There has been a consistency to Tanavoli’s art since his first serious works in Milan, not in shape and form but in themes, often inspired by local bazaars, shrines, religious signs and neons. “One verse of [Persian poets] Hafez or Rumi was enough to change my blood circulation,” he says. “This poetry was so inspiring I didn’t need to go anywhere else.”
The locks and chainmesh that drape around Shia shrines were a huge source of inspiration. “When I was a child, locks were my only toys,” he says.Tanavoli is also a collector and has the largest quantity of tribal arts in Iran. He has everything from Persian steel, locks, tribal textiles and weaving, to tribal bags, horse covers and floor covers.
Are his abundant references to Shia symbols a sign that Tanavoli is embracing religion or criticising it? “I am not a religious man,” he says, “but Islam, although it made bans on imagery and materialistic shapes, instead left a great treasure of other art.”
The idea to make the first heech came after the failure of his first major show in Tehran in 1965, when the gallery owner closed it down after a few days. One of the works on show was a handmade Persian rug which, in the words of one reviewer, was cut in the middle to make room for a toilet ewer, “a scatological object most common and most rejected in the Iranian domestic psyche”.

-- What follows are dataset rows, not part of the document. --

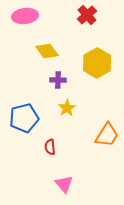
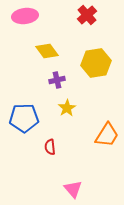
yellow hexagon: moved 1 px left; rotated 20 degrees clockwise
purple cross: moved 1 px left; rotated 14 degrees counterclockwise
blue pentagon: rotated 12 degrees clockwise
pink triangle: moved 9 px right, 5 px down
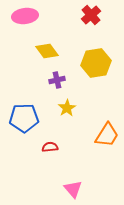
red cross: moved 4 px right
red semicircle: rotated 91 degrees clockwise
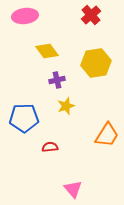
yellow star: moved 1 px left, 2 px up; rotated 12 degrees clockwise
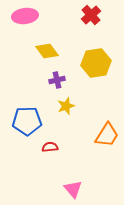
blue pentagon: moved 3 px right, 3 px down
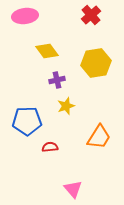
orange trapezoid: moved 8 px left, 2 px down
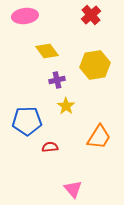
yellow hexagon: moved 1 px left, 2 px down
yellow star: rotated 18 degrees counterclockwise
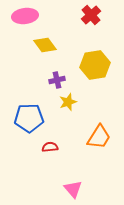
yellow diamond: moved 2 px left, 6 px up
yellow star: moved 2 px right, 4 px up; rotated 18 degrees clockwise
blue pentagon: moved 2 px right, 3 px up
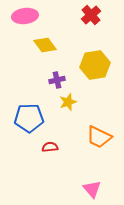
orange trapezoid: rotated 84 degrees clockwise
pink triangle: moved 19 px right
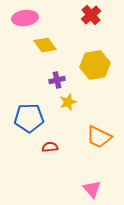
pink ellipse: moved 2 px down
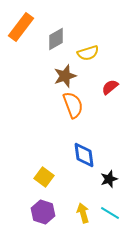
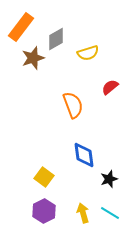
brown star: moved 32 px left, 18 px up
purple hexagon: moved 1 px right, 1 px up; rotated 15 degrees clockwise
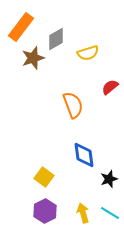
purple hexagon: moved 1 px right
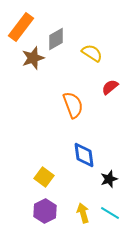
yellow semicircle: moved 4 px right; rotated 130 degrees counterclockwise
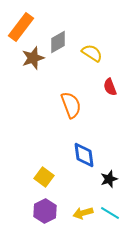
gray diamond: moved 2 px right, 3 px down
red semicircle: rotated 72 degrees counterclockwise
orange semicircle: moved 2 px left
yellow arrow: rotated 90 degrees counterclockwise
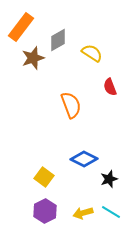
gray diamond: moved 2 px up
blue diamond: moved 4 px down; rotated 56 degrees counterclockwise
cyan line: moved 1 px right, 1 px up
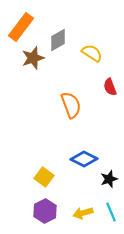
cyan line: rotated 36 degrees clockwise
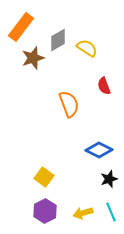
yellow semicircle: moved 5 px left, 5 px up
red semicircle: moved 6 px left, 1 px up
orange semicircle: moved 2 px left, 1 px up
blue diamond: moved 15 px right, 9 px up
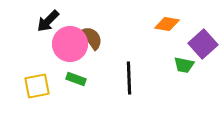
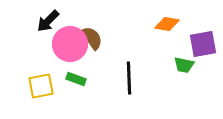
purple square: rotated 32 degrees clockwise
yellow square: moved 4 px right
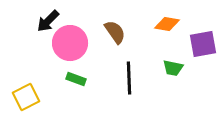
brown semicircle: moved 23 px right, 6 px up
pink circle: moved 1 px up
green trapezoid: moved 11 px left, 3 px down
yellow square: moved 15 px left, 11 px down; rotated 16 degrees counterclockwise
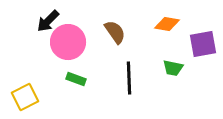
pink circle: moved 2 px left, 1 px up
yellow square: moved 1 px left
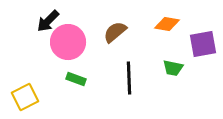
brown semicircle: rotated 95 degrees counterclockwise
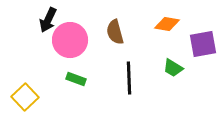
black arrow: moved 1 px up; rotated 20 degrees counterclockwise
brown semicircle: rotated 65 degrees counterclockwise
pink circle: moved 2 px right, 2 px up
green trapezoid: rotated 20 degrees clockwise
yellow square: rotated 16 degrees counterclockwise
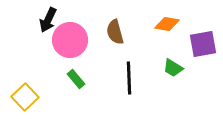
green rectangle: rotated 30 degrees clockwise
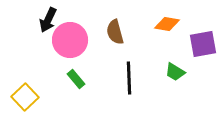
green trapezoid: moved 2 px right, 4 px down
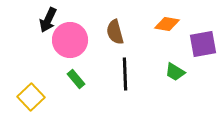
black line: moved 4 px left, 4 px up
yellow square: moved 6 px right
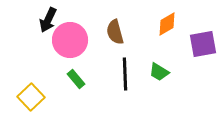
orange diamond: rotated 40 degrees counterclockwise
green trapezoid: moved 16 px left
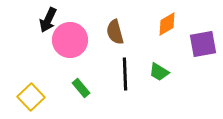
green rectangle: moved 5 px right, 9 px down
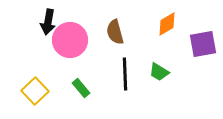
black arrow: moved 2 px down; rotated 15 degrees counterclockwise
yellow square: moved 4 px right, 6 px up
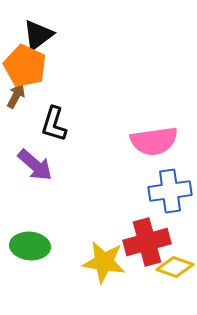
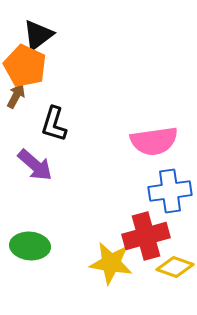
red cross: moved 1 px left, 6 px up
yellow star: moved 7 px right, 1 px down
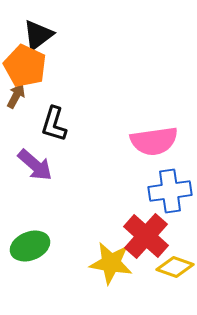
red cross: rotated 33 degrees counterclockwise
green ellipse: rotated 27 degrees counterclockwise
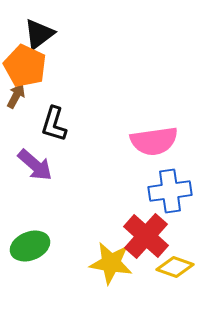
black triangle: moved 1 px right, 1 px up
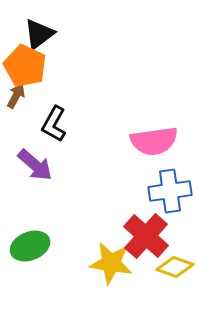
black L-shape: rotated 12 degrees clockwise
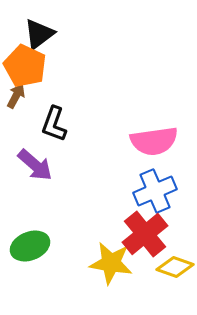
black L-shape: rotated 9 degrees counterclockwise
blue cross: moved 15 px left; rotated 15 degrees counterclockwise
red cross: moved 1 px left, 2 px up; rotated 9 degrees clockwise
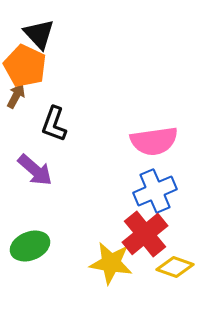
black triangle: rotated 36 degrees counterclockwise
purple arrow: moved 5 px down
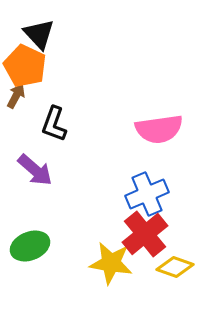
pink semicircle: moved 5 px right, 12 px up
blue cross: moved 8 px left, 3 px down
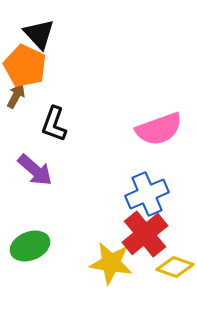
pink semicircle: rotated 12 degrees counterclockwise
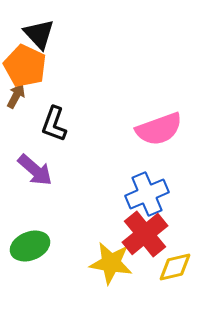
yellow diamond: rotated 33 degrees counterclockwise
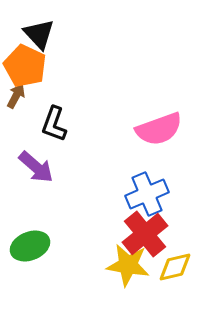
purple arrow: moved 1 px right, 3 px up
yellow star: moved 17 px right, 2 px down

Heech was a response to that exhibition: “I was disappointed. I thought I could not continue like that – nobody liked my works [in] those days, not even intellectuals. I didn’t hear even one compliment. They hadn’t seen things like that.” He adds: “The word heech alone, it’s not that heech is just ‘nothing’, it’s a lot of things, as far as its meaning is concerned and as far as its shape is concerned.”Although the Iranian authorities have confiscated some of Tanavoli’s works in recent years during a dispute over his house in Tehran, he is optimistic about the country. He is particularly impressed by female artists. “I have faced extremely great talents, especially the females,” he says. “Females are on the rise in Iran; this is a new phenomenon. They didn’t have much chance in the past but today they want to express themselves – the problems they are facing in the society – and art is the best way.” Today, he says, there are female poets who express themselves 10 times better than someone like Forough Farrokhzad, one of Iran’s most prominent 20th-century poets.
His recent million-dollar successes at Christie’s and Sotheby’s haven’t changed his life, he says. “I am still the same person, the same man, and none of my lifestyles have changed. I still wear the same suit, the same shoes, even the same house and we have the same family.”
But he says: “I like to be the ambassador for the culture of my country. The media is one-sided sometimes, they show the bad side of the news, but there is also a good side and this good side is not covered enough. I think it should be covered equally, if it is covered, people can make a more accurate judgment themselves.”